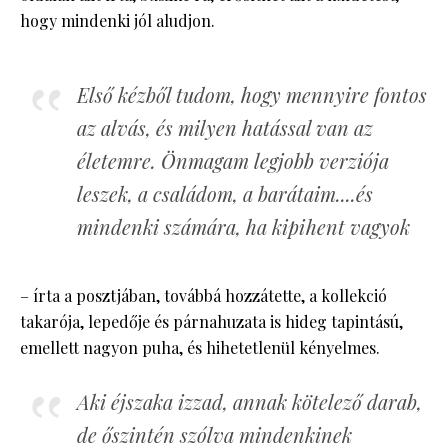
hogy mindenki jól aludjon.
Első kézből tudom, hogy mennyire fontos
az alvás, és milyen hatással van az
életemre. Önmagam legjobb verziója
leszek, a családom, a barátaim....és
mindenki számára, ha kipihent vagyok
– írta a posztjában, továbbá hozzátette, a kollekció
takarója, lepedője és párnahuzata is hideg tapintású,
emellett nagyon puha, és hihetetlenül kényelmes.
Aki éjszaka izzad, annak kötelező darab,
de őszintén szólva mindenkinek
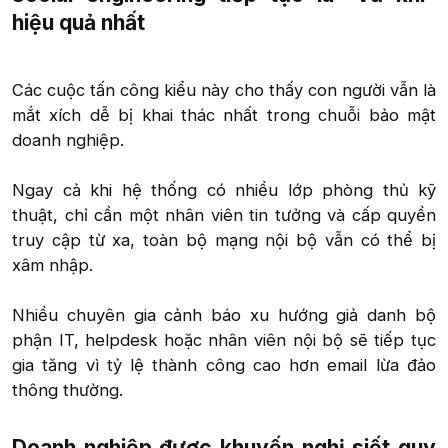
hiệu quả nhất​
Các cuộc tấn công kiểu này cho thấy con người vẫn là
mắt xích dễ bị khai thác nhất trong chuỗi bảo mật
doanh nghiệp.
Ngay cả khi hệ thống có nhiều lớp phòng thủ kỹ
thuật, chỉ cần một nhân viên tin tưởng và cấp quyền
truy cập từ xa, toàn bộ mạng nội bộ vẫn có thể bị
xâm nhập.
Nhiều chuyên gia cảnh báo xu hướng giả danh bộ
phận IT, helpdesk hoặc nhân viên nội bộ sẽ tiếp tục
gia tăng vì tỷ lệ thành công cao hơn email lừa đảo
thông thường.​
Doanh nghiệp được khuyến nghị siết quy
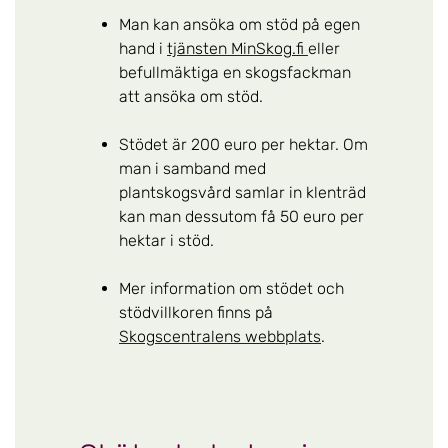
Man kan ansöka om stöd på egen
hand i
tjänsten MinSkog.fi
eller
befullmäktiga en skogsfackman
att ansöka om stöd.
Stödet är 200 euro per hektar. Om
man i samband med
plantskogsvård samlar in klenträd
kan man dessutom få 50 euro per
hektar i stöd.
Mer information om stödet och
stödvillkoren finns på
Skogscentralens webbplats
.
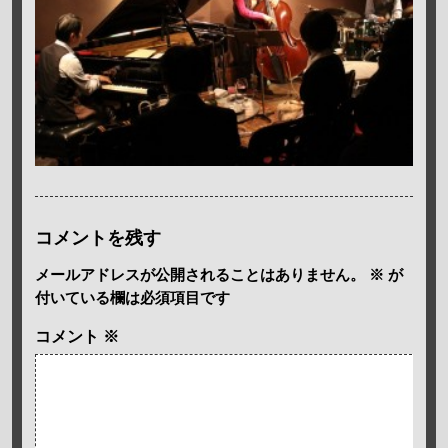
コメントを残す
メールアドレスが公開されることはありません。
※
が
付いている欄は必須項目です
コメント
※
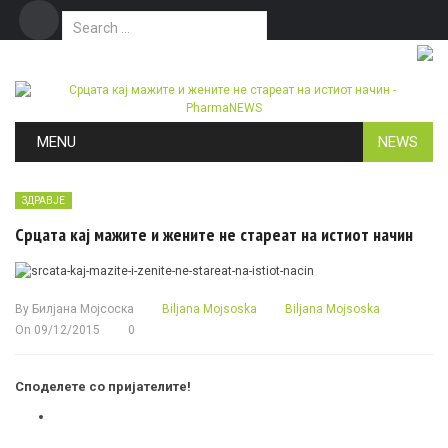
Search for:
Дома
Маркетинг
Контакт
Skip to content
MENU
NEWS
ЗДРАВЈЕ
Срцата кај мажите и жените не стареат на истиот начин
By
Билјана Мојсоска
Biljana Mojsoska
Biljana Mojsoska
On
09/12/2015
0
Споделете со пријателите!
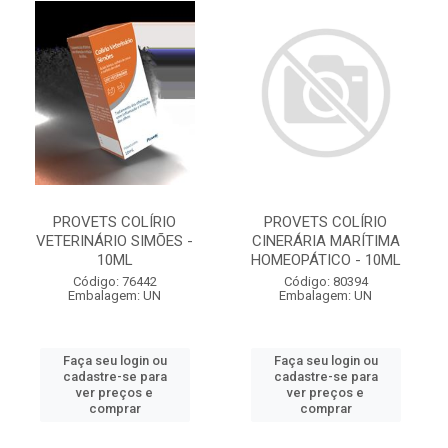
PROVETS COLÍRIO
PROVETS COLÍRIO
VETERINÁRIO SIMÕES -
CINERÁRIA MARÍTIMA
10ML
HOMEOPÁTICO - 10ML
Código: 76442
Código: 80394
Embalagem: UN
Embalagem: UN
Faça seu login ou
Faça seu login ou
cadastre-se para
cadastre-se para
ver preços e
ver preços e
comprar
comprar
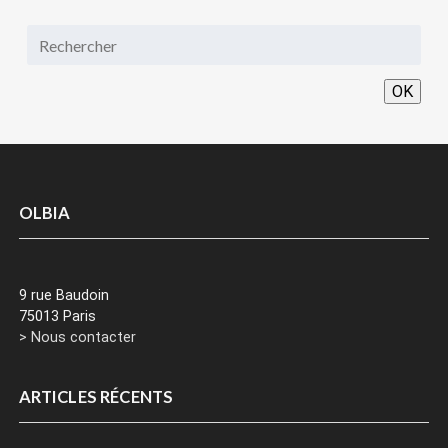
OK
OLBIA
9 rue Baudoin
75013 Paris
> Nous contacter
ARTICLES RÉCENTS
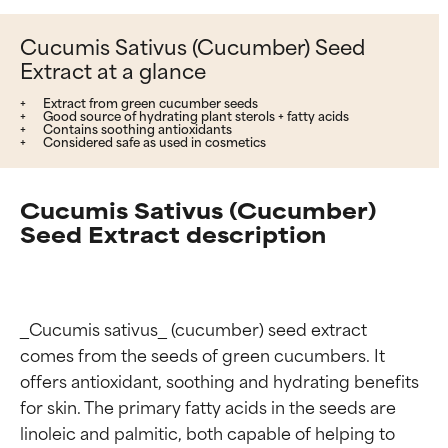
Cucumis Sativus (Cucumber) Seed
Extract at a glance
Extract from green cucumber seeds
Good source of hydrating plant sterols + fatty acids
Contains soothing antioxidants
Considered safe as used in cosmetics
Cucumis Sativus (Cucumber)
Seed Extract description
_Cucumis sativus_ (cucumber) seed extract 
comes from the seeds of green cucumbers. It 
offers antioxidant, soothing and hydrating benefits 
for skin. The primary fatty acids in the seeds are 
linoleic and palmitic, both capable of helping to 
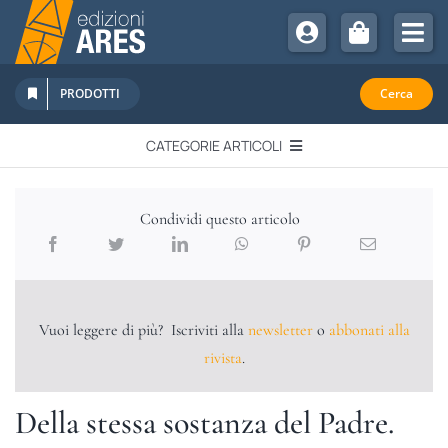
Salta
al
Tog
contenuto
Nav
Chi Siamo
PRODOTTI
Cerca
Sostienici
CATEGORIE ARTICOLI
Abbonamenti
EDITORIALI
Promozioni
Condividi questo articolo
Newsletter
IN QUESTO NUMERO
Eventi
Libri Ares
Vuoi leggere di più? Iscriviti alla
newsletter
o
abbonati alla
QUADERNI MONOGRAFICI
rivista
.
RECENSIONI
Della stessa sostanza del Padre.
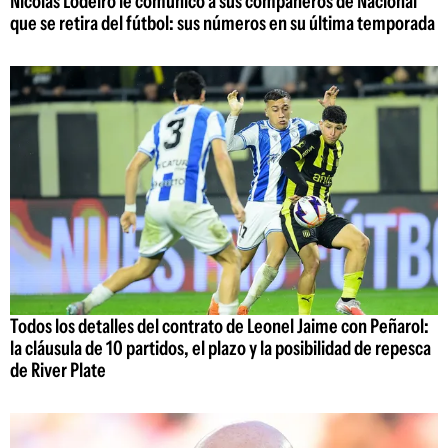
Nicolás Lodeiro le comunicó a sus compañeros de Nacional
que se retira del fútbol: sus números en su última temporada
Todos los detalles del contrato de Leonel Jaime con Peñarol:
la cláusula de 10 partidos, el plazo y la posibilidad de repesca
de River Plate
++++
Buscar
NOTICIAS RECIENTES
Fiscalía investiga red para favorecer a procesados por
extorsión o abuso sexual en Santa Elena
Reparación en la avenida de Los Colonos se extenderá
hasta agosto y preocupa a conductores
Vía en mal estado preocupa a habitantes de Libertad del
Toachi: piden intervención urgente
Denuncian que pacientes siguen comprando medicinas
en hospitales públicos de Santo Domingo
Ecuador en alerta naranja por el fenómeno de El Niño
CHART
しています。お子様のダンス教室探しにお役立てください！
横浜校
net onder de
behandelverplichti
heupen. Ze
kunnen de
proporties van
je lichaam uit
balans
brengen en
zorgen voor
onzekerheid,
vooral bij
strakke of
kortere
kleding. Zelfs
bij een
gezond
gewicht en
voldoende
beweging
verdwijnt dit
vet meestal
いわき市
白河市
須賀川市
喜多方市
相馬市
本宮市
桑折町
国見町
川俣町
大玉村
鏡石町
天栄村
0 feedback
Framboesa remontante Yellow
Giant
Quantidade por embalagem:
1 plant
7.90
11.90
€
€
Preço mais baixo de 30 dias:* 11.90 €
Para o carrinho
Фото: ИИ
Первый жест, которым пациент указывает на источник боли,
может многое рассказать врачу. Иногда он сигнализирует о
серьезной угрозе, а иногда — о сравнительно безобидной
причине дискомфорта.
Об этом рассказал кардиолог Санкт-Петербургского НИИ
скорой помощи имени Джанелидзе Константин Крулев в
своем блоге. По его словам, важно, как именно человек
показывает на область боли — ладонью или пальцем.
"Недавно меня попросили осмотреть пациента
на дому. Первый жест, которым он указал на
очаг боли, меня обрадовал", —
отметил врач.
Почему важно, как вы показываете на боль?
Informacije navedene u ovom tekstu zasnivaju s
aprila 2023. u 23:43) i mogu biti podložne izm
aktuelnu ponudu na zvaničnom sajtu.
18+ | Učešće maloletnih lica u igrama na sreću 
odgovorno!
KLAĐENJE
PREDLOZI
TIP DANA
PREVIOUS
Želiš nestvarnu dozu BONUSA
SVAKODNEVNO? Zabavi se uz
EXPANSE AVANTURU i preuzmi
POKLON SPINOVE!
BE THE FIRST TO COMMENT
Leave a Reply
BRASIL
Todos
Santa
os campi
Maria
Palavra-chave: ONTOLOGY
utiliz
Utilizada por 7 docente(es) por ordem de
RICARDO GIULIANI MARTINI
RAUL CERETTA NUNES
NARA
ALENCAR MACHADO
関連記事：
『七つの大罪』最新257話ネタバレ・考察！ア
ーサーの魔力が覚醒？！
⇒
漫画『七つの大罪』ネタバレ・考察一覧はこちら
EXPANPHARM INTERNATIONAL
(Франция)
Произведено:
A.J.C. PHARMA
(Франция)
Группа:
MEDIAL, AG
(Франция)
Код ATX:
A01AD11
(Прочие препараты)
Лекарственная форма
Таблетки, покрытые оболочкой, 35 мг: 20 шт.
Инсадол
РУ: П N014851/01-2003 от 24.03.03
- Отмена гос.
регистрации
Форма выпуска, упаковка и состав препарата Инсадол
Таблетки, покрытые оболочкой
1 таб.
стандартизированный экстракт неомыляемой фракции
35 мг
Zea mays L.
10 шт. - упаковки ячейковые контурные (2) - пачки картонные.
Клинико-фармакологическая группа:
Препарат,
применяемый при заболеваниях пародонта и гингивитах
++++
Tell how many lines above hold "green", nothing more.

**YOUR SOLUTION**
2